2026-03-16 07:39:26 -04:00
commit 1944f94fed
22 changed files with 2821 additions and 0 deletions
--- a/Component-HealthMonitoring.md
+++ b/Component-HealthMonitoring.md
@@ -0,0 +1,61 @@
+# Component: Health Monitoring
+
+## Purpose
+
+The Health Monitoring component collects and reports operational health metrics from site clusters to the central cluster, providing engineers with visibility into the status of the distributed system.
+
+## Location
+
+Site clusters (metric collection and reporting). Central cluster (aggregation and display).
+
+## Responsibilities
+
+### Site Side
+- Collect health metrics from local subsystems.

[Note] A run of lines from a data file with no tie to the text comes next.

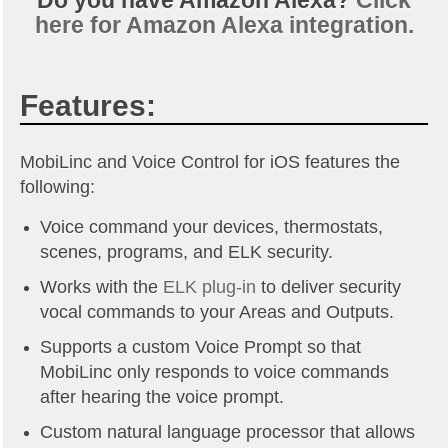
Do you have Amazon Alexa?
Click
here for Amazon Alexa integration.
Features:
MobiLinc and Voice Control for iOS features the
following:
Voice command your devices, thermostats,
scenes, programs, and ELK security.
Works with the
ELK plug-in
to deliver security
vocal commands to your Areas and Outputs.
Supports a custom Voice Prompt so that
MobiLinc only responds to voice commands
after hearing the voice prompt.
Custom natural language processor that allows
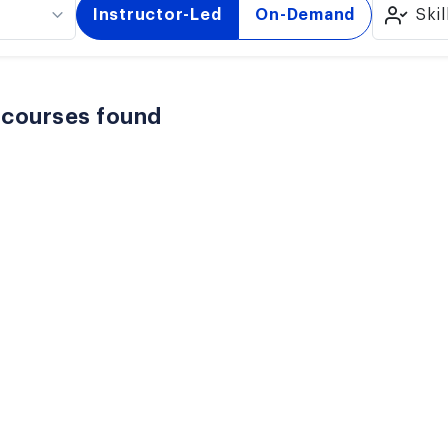
Instructor-Led
On-Demand
Skil
 courses found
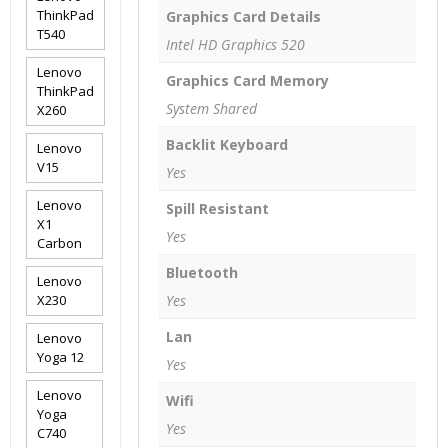
ThinkPad
Graphics Card Details
T540
Intel HD Graphics 520
Lenovo
Graphics Card Memory
ThinkPad
System Shared
X260
Backlit Keyboard
Lenovo
V15
Yes
Lenovo
Spill Resistant
X1
Yes
Carbon
Bluetooth
Lenovo
X230
Yes
Lan
Lenovo
Yoga 12
Yes
Lenovo
Wifi
Yoga
Yes
C740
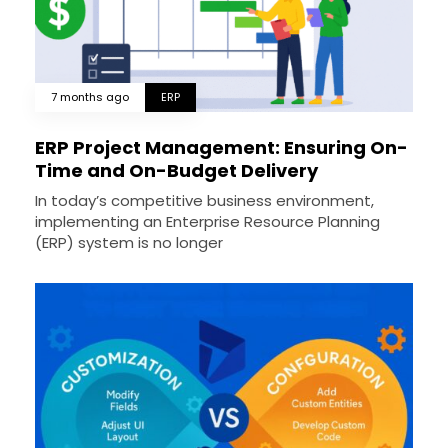
7 months ago
ERP
ERP Project Management: Ensuring On-
Time and On-Budget Delivery
In today’s competitive business environment,
implementing an Enterprise Resource Planning
(ERP) system is no longer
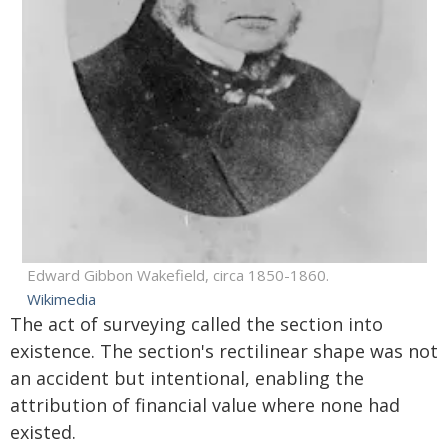
Edward Gibbon Wakefield, circa 1850-1860.
Wikimedia
The act of surveying called the section into
existence. The section's rectilinear shape was not
an accident but intentional, enabling the
attribution of financial value where none had
existed.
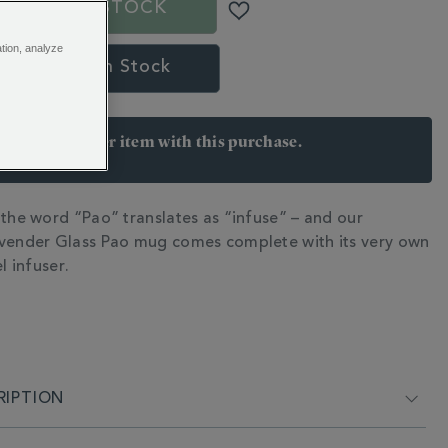
OUT OF STOCK
ation, analyze
l Me When In Stock
arn 27 points per item with this purchase.
 Join Rewards here
 the word “Pao” translates as “infuse” – and our
N
vender Glass Pao mug comes complete with its very own
l infuser.
RIPTION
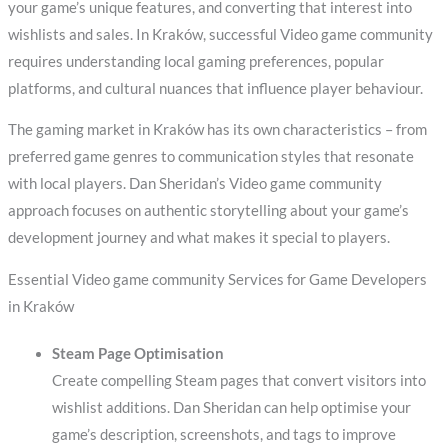
your game’s unique features, and converting that interest into
wishlists and sales. In Kraków, successful Video game community
requires understanding local gaming preferences, popular
platforms, and cultural nuances that influence player behaviour.
The gaming market in Kraków has its own characteristics – from
preferred game genres to communication styles that resonate
with local players. Dan Sheridan’s Video game community
approach focuses on authentic storytelling about your game’s
development journey and what makes it special to players.
Essential Video game community Services for Game Developers
in Kraków
Steam Page Optimisation
Create compelling Steam pages that convert visitors into
wishlist additions. Dan Sheridan can help optimise your
game’s description, screenshots, and tags to improve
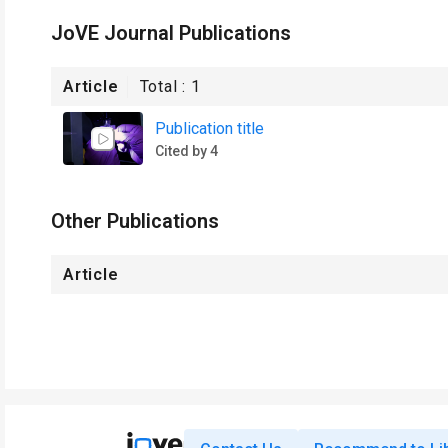
JoVE Journal Publications
Article
Total :
1
Publication title
Cited by 4
Other Publications
Article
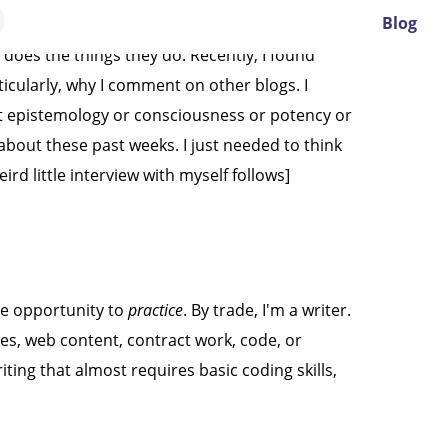
O
Blog
does the things they do. Recently, I found
ticularly, why I comment on other blogs. I
out epistemology or consciousness or potency or
about these past weeks. I just needed to think
ird little interview with myself follows]
he opportunity to
practice
. By trade, I'm a writer.
des, web content, contract work, code, or
ting that almost requires basic coding skills,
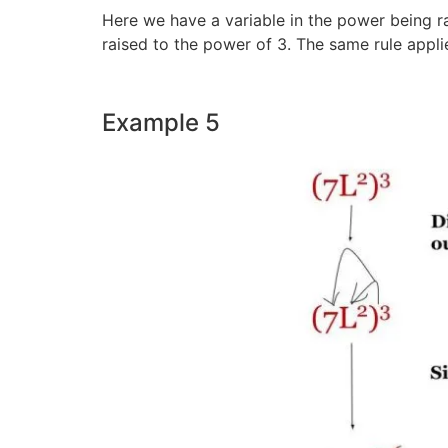
Here we have a variable in the power being rai
raised to the power of 3. The same rule appli
Example 5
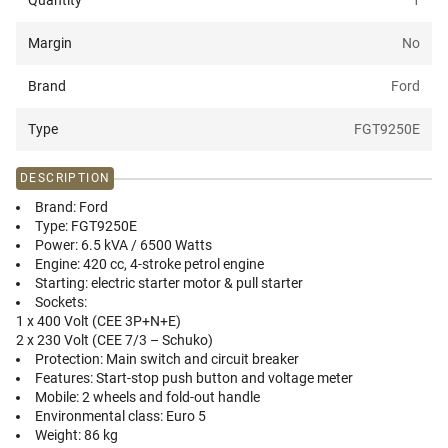
Quantity
1
Margin
No
Brand
Ford
Type
FGT9250E
DESCRIPTION
Brand:
Ford
Type:
FGT9250E
Power:
6.5 kVA / 6500 Watts
Engine:
420 cc, 4-stroke petrol engine
Starting:
electric starter motor & pull starter
Sockets:
1 x 400 Volt (CEE 3P+N+E)
2 x 230 Volt (CEE 7/3 – Schuko)
Protection:
Main switch and circuit breaker
Features:
Start-stop push button and voltage meter
Mobile:
2 wheels and fold-out handle
Environmental class:
Euro 5
Weight:
86 kg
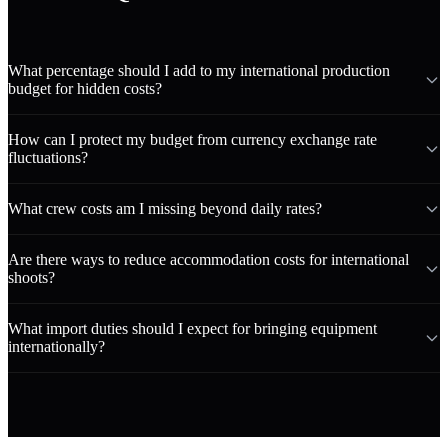
What percentage should I add to my international production
budget for hidden costs?
How can I protect my budget from currency exchange rate
fluctuations?
What crew costs am I missing beyond daily rates?
Are there ways to reduce accommodation costs for international
shoots?
What import duties should I expect for bringing equipment
internationally?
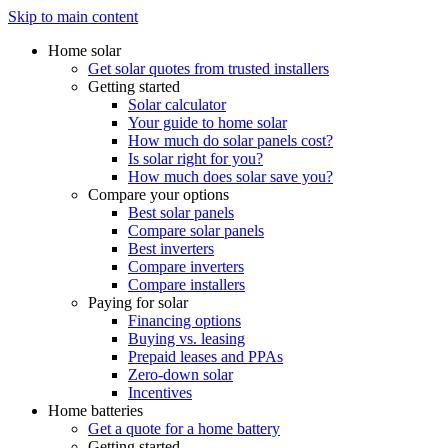
Skip to main content
Home solar
Get solar quotes from trusted installers
Getting started
Solar calculator
Your guide to home solar
How much do solar panels cost?
Is solar right for you?
How much does solar save you?
Compare your options
Best solar panels
Compare solar panels
Best inverters
Compare inverters
Compare installers
Paying for solar
Financing options
Buying vs. leasing
Prepaid leases and PPAs
Zero-down solar
Incentives
Home batteries
Get a quote for a home battery
Getting started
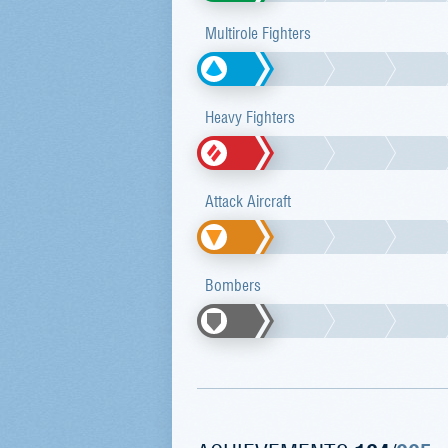
Multirole Fighters
Heavy Fighters
Attack Aircraft
Bombers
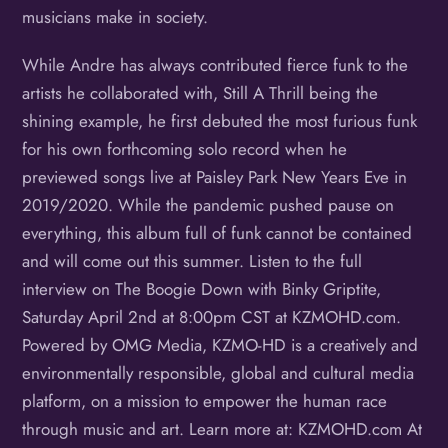
musicians make in society.
While Andre has always contributed fierce funk to the
artists he collaborated with, Still A Thrill being the
shining example, he first debuted the most furious funk
for his own forthcoming solo record when he
previewed songs live at Paisley Park New Years Eve in
2019/2020. While the pandemic pushed pause on
everything, this album full of funk cannot be contained
and will come out this summer. Listen to the full
interview on The Boogie Down with Binky Griptite,
Saturday April 2nd at 8:00pm CST at KZMOHD.com.
Powered by OMG Media, KZMO-HD is a creatively and
environmentally responsible, global and cultural media
platform, on a mission to empower the human race
through music and art. Learn more at: KZMOHD.com At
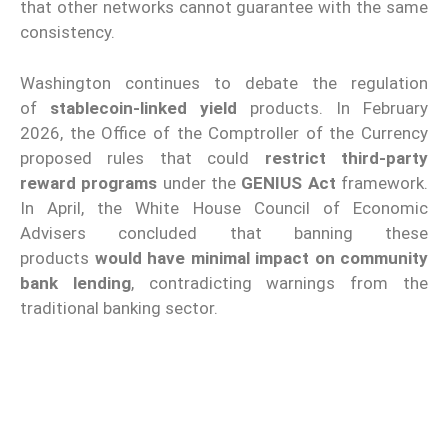
that other networks cannot guarantee with the same
consistency.
Washington continues to debate the regulation
of
stablecoin-linked yield
products. In February
2026, the Office of the Comptroller of the Currency
proposed rules that could
restrict third-party
reward programs
under the
GENIUS Act
framework.
In April, the White House Council of Economic
Advisers concluded that banning these
products
would have minimal impact on community
bank lending
, contradicting warnings from the
traditional banking sector.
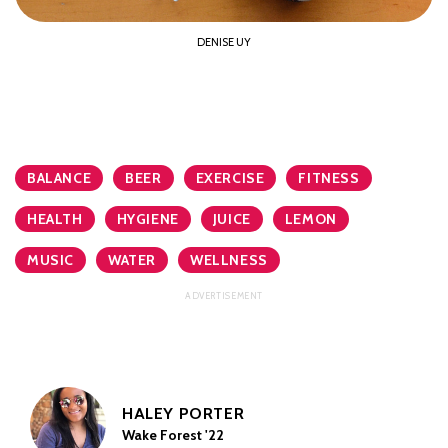
DENISE UY
BALANCE
BEER
EXERCISE
FITNESS
HEALTH
HYGIENE
JUICE
LEMON
MUSIC
WATER
WELLNESS
HALEY PORTER
Wake Forest '22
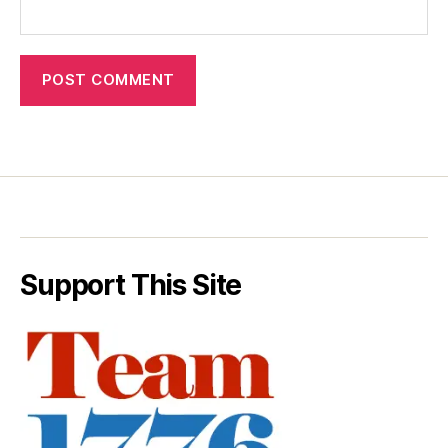
Support This Site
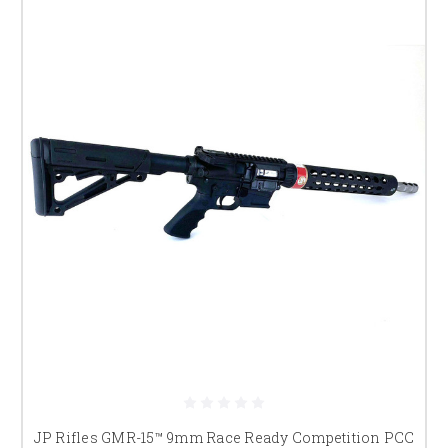
widely run choice in PCC competition.
JP-5
JP's purpose-built PCC design with a dedicated 9mm-specific lower (not
an AR-15 lower adapted for pistol caliber) — built from the ground up
around the demands of PCC competition. One of the most popular PCC
platforms on the circuit, known for its reliability and refined handling at
speed.
What Both Share
Glock-pattern magazine compatibility
— runs Glock
magazines directly, so PCC shooters can use the same
magazine ecosystem (extensions, baseplates, followers)
already common in pistol divisions
JP match-grade trigger
— crisp, consistent pull built
in from the factory
Tuned gas system
— reduced felt recoil and muzzle
rise for faster follow-up shots and transitions
JP Rifles GMR-15™ 9mm Race Ready Competition PCC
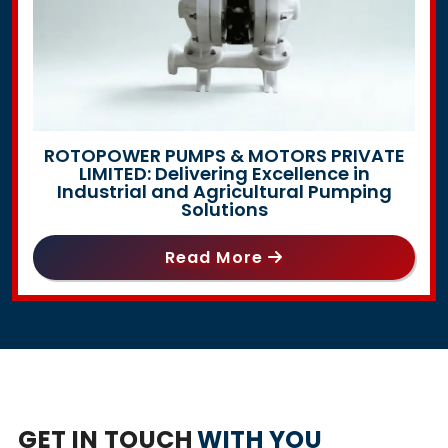
ROTOPOWER PUMPS & MOTORS PRIVATE
LIMITED: Delivering Excellence in
Industrial and Agricultural Pumping
Solutions
Read More
GET IN TOUCH
WITH YOU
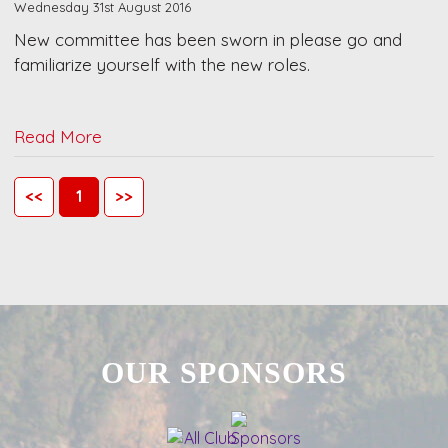
Wednesday 31st August 2016
New committee has been sworn in please go and
familiarize yourself with the new roles.
Read More
<<
1
>>
OUR SPONSORS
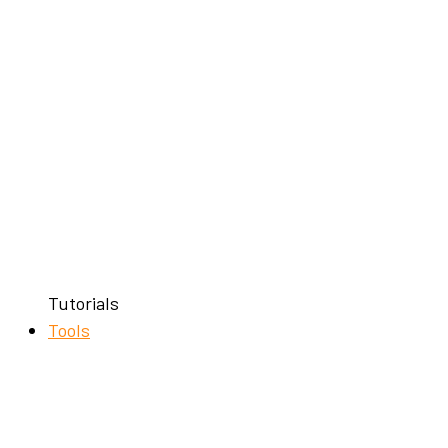
Tutorials
Tools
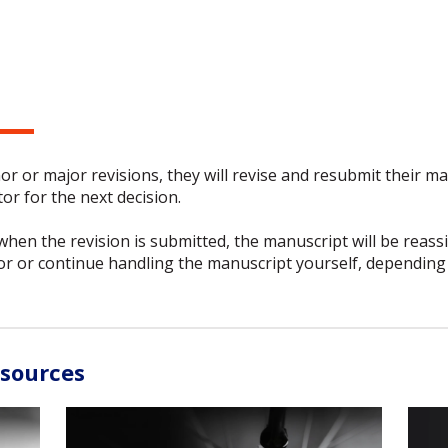
or or major revisions, they will revise and resubmit their m
or for the next decision.
 when the revision is submitted, the manuscript will be reass
or or continue handling the manuscript yourself, depending 
esources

+- Periodically report metrics to the central cluster via the Communication Layer.
+
+### Central Side
+- Receive and store health metrics from all sites.
+- Detect site connectivity status (online/offline) based on heartbeat presence.
+- Present health data in the Central UI dashboard.
+
+## Monitored Metrics
+
+| Metric | Source | Description |
+|--------|--------|-------------|
+| Site online/offline | Communication Layer | Whether the site is reachable (based on heartbeat) |
+| Active/standby node status | Cluster Infrastructure | Which node is active, which is standby |
+| Data connection health | Data Connection Layer | Connected/disconnected per data connection |
+| Script error rates | Site Runtime (Script Actors) | Frequency of script failures |
+| Alarm evaluation error rates | Site Runtime (Alarm Actors) | Frequency of alarm evaluation failures |
+| Store-and-forward buffer depth | Store-and-Forward Engine | Pending messages by category (external, notification, DB write) |
+
+## Reporting Protocol
+
+- Sites send a **health report message** to central at a configurable interval (e.g., every 30 seconds).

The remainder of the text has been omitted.